What's the deal with the double esses on "ssometimes" in the ssummary and excerpt?
Yay for serpentspeak!
They have no real oversight anymore, by design. Only between eachother is there any contention. What is legal no longer matters.
Stingray cell phone intercepts, for starters.
The list goes on into the infinite darkness your taxes pay for and for which your laws were expressly written to never allow.
What they fear isn't the criminals finding out about it...
Woe to him who gets evil gain for his house To put his nest on high, To be delivered from the hand of calamity! You have devised a shameful thing for your house By cutting off many peoples; So you are sinning against yourself. Surely the stone will cry out from the wall, And the rafter will answer it from the framework.
Habakkuk 2:9-11
I remember that after 9/11, one of he big focuses of the Federal government was to get all of the various intelligence and law enforcement agencies - specifically the FBI and CIA - to work together and share intelligence. The fact that they weren't working together was one of the factors that contributed to the 9/11 hijackers being able to pull off their plot. This is the entire reason that the Department of Homeland Security was created, to bring all intelligence about threats to the United States under one body.

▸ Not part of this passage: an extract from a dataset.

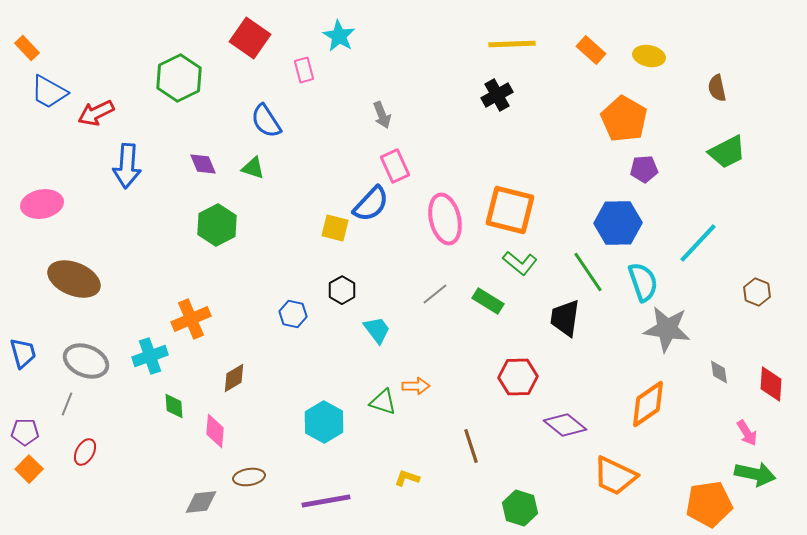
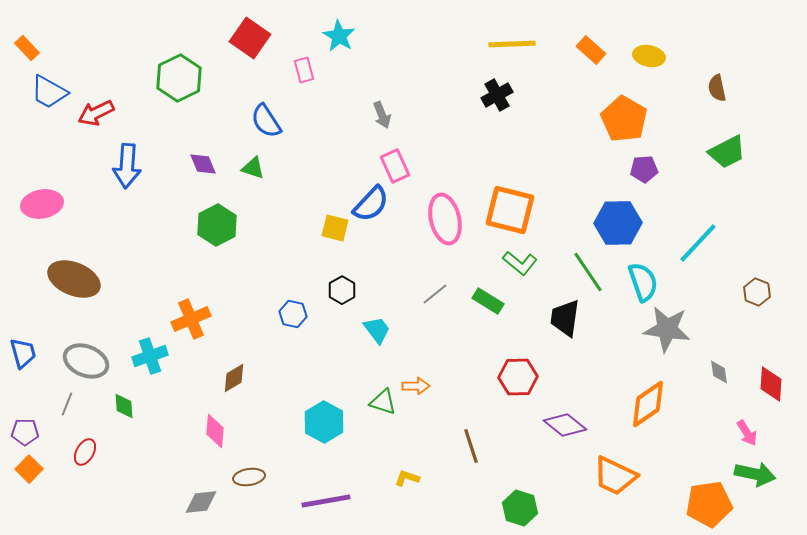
green diamond at (174, 406): moved 50 px left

Now, it looks like they're splitting up again, just like they did before 9/11. What's it going to take for them to realize this is a bad idea?
Until we get rid of the national ecurity defene that the government ue in court, thi kind of tuff will jut keep happening.
Having intelligence agencies doing internal policing is ALWAYS bad. Having internal law enforcement agencies trying to do international spying tends to turn out poorly too. I'm comforted that certain TLAs are unwilling to participate in law enforcement.
Lock them all up in prison and hand each a copy of the constitution to read over and over again for a few decades.
So, can I claim this as a victory under the "enemy of my enemy" philosophy?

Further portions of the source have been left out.